RECORDS FOR THE TASK —
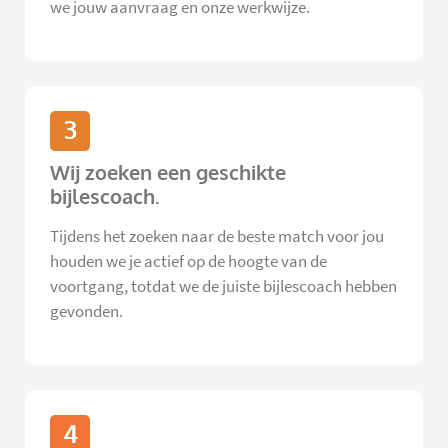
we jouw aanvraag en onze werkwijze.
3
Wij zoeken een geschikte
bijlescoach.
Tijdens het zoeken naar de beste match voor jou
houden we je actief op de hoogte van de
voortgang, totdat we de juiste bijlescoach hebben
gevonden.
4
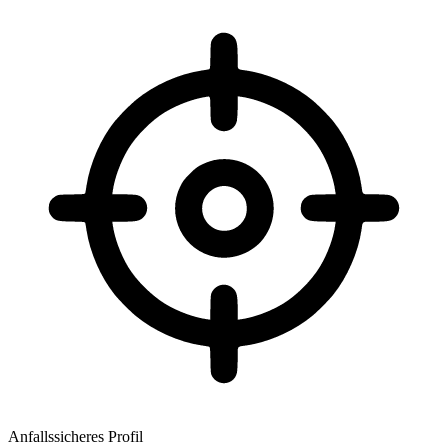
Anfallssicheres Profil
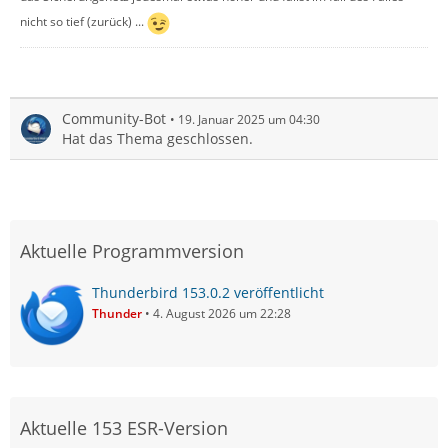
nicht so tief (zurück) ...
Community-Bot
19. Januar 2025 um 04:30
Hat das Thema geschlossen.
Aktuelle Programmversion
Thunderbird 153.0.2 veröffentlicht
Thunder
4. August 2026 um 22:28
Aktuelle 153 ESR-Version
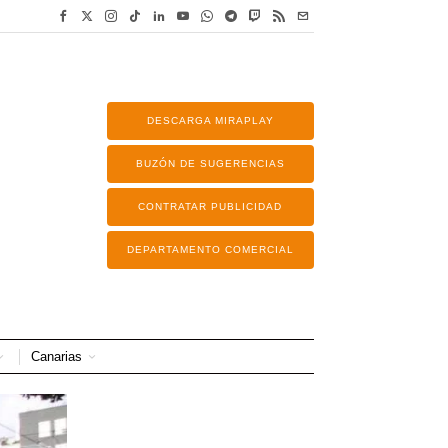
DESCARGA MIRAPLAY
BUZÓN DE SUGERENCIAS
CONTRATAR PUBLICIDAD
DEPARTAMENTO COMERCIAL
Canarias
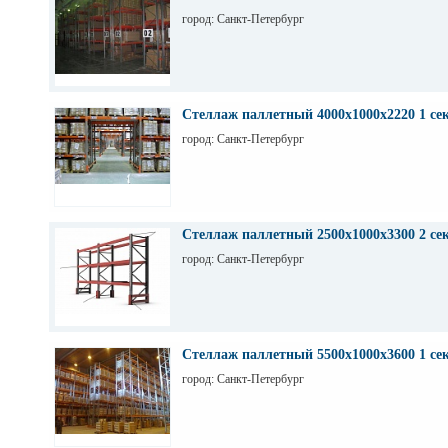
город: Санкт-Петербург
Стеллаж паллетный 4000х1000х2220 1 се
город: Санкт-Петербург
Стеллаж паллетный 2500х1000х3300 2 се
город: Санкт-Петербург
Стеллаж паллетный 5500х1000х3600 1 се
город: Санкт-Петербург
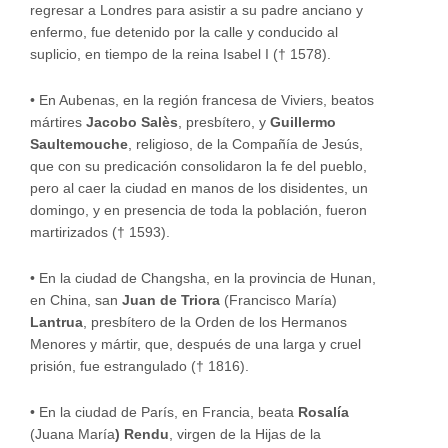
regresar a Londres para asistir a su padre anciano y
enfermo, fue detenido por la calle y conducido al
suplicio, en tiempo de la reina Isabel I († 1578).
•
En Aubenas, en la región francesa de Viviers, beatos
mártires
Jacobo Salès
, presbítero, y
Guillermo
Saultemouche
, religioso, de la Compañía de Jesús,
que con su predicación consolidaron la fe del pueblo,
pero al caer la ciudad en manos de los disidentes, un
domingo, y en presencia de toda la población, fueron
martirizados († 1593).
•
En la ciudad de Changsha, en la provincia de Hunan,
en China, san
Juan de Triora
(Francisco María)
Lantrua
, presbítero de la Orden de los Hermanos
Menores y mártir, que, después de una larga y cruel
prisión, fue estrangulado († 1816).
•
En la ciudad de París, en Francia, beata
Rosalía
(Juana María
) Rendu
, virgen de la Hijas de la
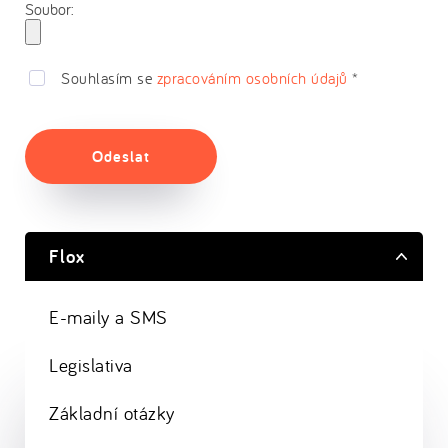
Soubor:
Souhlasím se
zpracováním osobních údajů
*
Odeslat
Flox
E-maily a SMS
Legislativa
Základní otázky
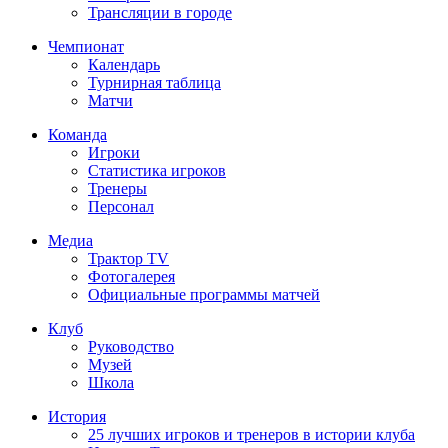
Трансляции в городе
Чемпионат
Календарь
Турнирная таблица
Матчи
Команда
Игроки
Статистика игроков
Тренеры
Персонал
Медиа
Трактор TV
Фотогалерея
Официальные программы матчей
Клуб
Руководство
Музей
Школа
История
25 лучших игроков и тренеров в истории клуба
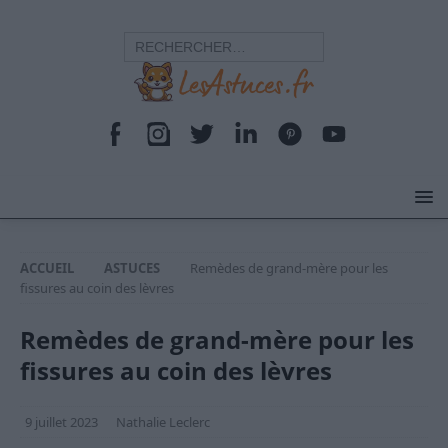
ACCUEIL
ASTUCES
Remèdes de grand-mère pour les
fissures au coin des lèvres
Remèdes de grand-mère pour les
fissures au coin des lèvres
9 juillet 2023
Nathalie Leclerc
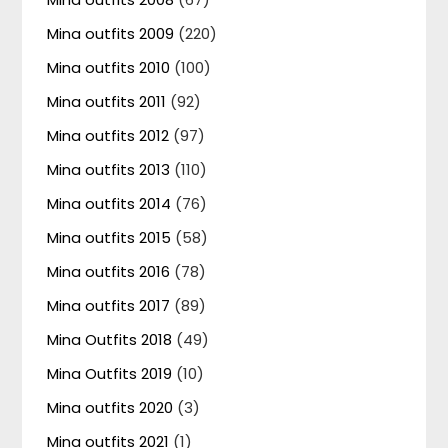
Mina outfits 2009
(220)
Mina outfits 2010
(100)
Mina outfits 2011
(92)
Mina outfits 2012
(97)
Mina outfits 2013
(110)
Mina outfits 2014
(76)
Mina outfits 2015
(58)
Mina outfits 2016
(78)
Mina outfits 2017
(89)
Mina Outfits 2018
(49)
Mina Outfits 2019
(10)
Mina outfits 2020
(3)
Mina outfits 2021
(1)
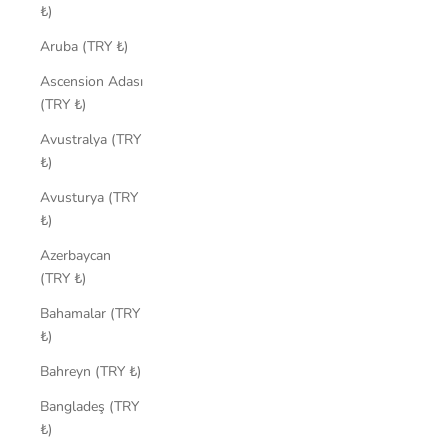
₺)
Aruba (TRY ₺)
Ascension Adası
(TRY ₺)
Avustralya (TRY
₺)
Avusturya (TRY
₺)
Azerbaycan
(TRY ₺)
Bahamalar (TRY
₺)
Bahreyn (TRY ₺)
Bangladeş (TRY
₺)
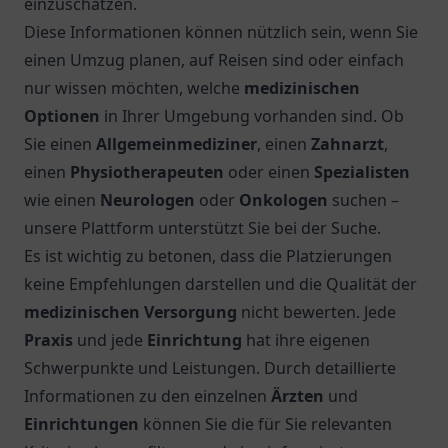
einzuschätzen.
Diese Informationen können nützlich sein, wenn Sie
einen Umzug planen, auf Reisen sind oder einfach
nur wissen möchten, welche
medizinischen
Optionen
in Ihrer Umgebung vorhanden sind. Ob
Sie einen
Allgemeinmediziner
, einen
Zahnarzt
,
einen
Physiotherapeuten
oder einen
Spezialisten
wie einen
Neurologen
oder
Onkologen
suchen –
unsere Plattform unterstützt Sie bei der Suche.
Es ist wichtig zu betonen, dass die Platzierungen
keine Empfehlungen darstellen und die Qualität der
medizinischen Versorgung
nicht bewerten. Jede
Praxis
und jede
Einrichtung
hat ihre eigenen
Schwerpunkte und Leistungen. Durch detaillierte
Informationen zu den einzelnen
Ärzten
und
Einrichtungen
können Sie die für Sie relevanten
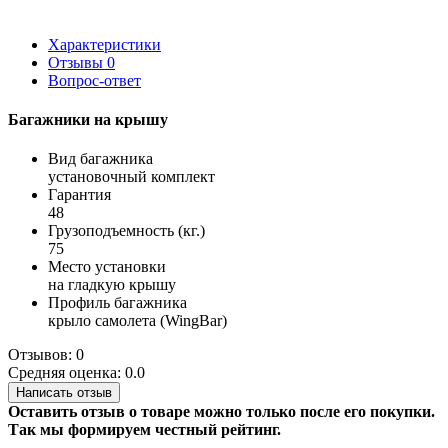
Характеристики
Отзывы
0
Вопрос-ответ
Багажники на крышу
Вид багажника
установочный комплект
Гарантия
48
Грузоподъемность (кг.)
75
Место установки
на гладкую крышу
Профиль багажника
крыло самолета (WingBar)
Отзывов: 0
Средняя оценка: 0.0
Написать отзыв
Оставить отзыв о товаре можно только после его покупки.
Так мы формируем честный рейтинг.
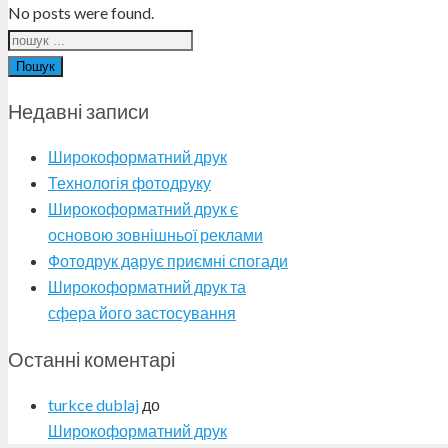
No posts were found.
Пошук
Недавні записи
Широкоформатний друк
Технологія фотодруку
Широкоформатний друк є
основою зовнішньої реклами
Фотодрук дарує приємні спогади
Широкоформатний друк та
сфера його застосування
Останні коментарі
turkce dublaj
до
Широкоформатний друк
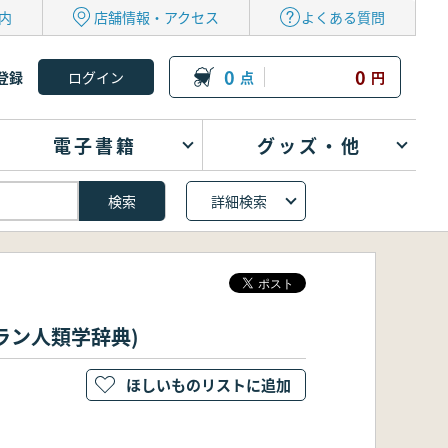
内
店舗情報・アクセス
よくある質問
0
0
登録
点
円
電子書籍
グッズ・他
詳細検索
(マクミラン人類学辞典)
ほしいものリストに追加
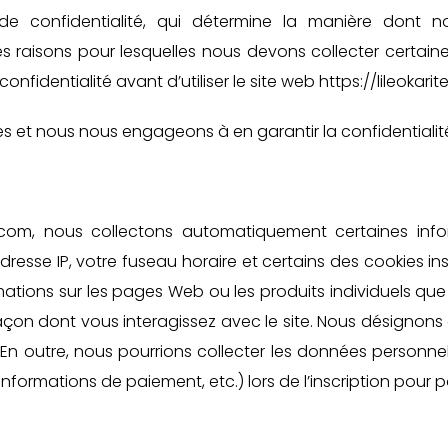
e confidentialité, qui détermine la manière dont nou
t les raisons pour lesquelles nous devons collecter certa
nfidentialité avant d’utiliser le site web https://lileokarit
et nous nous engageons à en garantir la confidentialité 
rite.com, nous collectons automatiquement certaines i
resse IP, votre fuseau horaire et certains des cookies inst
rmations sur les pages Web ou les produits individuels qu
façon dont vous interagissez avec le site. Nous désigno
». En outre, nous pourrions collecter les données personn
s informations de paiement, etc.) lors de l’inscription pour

REQUIREMENT — Your task is a word-for-word transcription of the entries, leaving out all pictures.

REPLY —
we jouw aanvraag en onze werkwijze.
3
Wij zoeken een geschikte
bijlescoach.
Tijdens het zoeken naar de beste match voor jou
houden we je actief op de hoogte van de
voortgang, totdat we de juiste bijlescoach hebben
gevonden.
4
Anfallssicheres Profil
nicht so tief (zurück) ...
Community-Bot
19. Januar 2025 um 04:30
Hat das Thema geschlossen.
Aktuelle Programmversion
Thunderbird 153.0.2 veröffentlicht
Thunder
4. August 2026 um 22:28
Aktuelle 153 ESR-Version
DESCARGA MIRAPLAY
BUZÓN DE SUGERENCIAS
CONTRATAR PUBLICIDAD
DEPARTAMENTO COMERCIAL
Canarias
город: Санкт-Петербург
Стеллаж паллетный 4000х1000х2220 1 се
город: Санкт-Петербург
Стеллаж паллетный 2500х1000х3300 2 се
город: Санкт-Петербург
Стеллаж паллетный 5500х1000х3600 1 се
город: Санкт-Петербург
regresar a Londres para asistir a su padre anciano y
enfermo, fue detenido por la calle y conducido al
suplicio, en tiempo de la reina Isabel I († 1578).
•
En Aubenas, en la región francesa de Viviers, beatos
mártires
Jacobo Salès
, presbítero, y
Guillermo
Saultemouche
, religioso, de la Compañía de Jesús,
que con su predicación consolidaron la fe del pueblo,
pero al caer la ciudad en manos de los disidentes, un
domingo, y en presencia de toda la población, fueron
martirizados († 1593).
•
En la ciudad de Changsha, en la provincia de Hunan,
en China, san
Juan de Triora
(Francisco María)
Lantrua
, presbítero de la Orden de los Hermanos
Menores y mártir, que, después de una larga y cruel
prisión, fue estrangulado († 1816).
•
En la ciudad de París, en Francia, beata
Rosalía
(Juana María
) Rendu
, virgen de la Hijas de la
Soubor:
Souhlasím se
zpracováním osobních údajů
*
Odeslat
Flox
E-maily a SMS
Legislativa
Základní otázky
Трансляции в городе
Чемпионат
Календарь
Турнирная таблица
Матчи
Команда
Игроки
Статистика игроков
Тренеры
Персонал
Медиа
Трактор TV
Фотогалерея
Официальные программы матчей
Клуб
Руководство
Музей
Школа
История
25 лучших игроков и тренеров в истории клуба
ACCUEIL
ASTUCES
Remèdes de grand-mère pour les
fissures au coin des lèvres
Remèdes de grand-mère pour les
fissures au coin des lèvres
9 juillet 2023
Nathalie Leclerc
Mina outfits 2009
(220)
Mina outfits 2010
(100)
Mina outfits 2011
(92)
Mina outfits 2012
(97)
Mina outfits 2013
(110)
Mina outfits 2014
(76)
Mina outfits 2015
(58)
Mina outfits 2016
(78)
Mina outfits 2017
(89)
Mina Outfits 2018
(49)
Mina Outfits 2019
(10)
Mina outfits 2020
(3)
Mina outfits 2021
(1)
₺)
Aruba (TRY ₺)
Ascension Adası
(TRY ₺)
Avustralya (TRY
₺)
Avusturya (TRY
₺)
Azerbaycan
(TRY ₺)
Bahamalar (TRY
₺)
Bahreyn (TRY ₺)
Bangladeş (TRY
₺)
einzuschätzen.
Diese Informationen können nützlich sein, wenn Sie
einen Umzug planen, auf Reisen sind oder einfach
nur wissen möchten, welche
medizinischen
Optionen
in Ihrer Umgebung vorhanden sind. Ob
Sie einen
Allgemeinmediziner
, einen
Zahnarzt
,
einen
Physiotherapeuten
oder einen
Spezialisten
wie einen
Neurologen
oder
Onkologen
suchen –
unsere Plattform unterstützt Sie bei der Suche.
Es ist wichtig zu betonen, dass die Platzierungen
keine Empfehlungen darstellen und die Qualität der
medizinischen Versorgung
nicht bewerten. Jede
Praxis
und jede
Einrichtung
hat ihre eigenen
Schwerpunkte und Leistungen. Durch detaillierte
Informationen zu den einzelnen
Ärzten
und
Einrichtungen
können Sie die für Sie relevanten
Характеристики
Отзывы
0
Вопрос-ответ
Багажники на крышу
Вид багажника
установочный комплект
Гарантия
48
Грузоподъемность (кг.)
75
Место установки
на гладкую крышу
Профиль багажника
крыло самолета (WingBar)
Отзывов: 0
Средняя оценка: 0.0
Написать отзыв
Оставить отзыв о товаре можно только после его покупки.
Так мы формируем честный рейтинг.
No posts were found.
Пошук
Недавні записи
Широкоформатний друк
Технологія фотодруку
Широкоформатний друк є
основою зовнішньої реклами
Фотодрук дарує приємні спогади
Широкоформатний друк та
сфера його застосування
Останні коментарі
turkce dublaj
до
Широкоформатний друк
内
店舗情報・アクセス
よくある質問
0
0
登録
点
円
電子書籍
グッズ・他
詳細検索
(マクミラン人類学辞典)
ほしいものリストに追加
e confidentialité, qui détermine la manière dont nou
t les raisons pour lesquelles nous devons collecter certa
nfidentialité avant d’utiliser le site web https://lileokarit
et nous nous engageons à en garantir la confidentialité 
rite.com, nous collectons automatiquement certaines i
resse IP, votre fuseau horaire et certains des cookies inst
rmations sur les pages Web ou les produits individuels qu
façon dont vous interagissez avec le site. Nous désigno
». En outre, nous pourrions collecter les données personn
s informations de paiement, etc.) lors de l’inscription pour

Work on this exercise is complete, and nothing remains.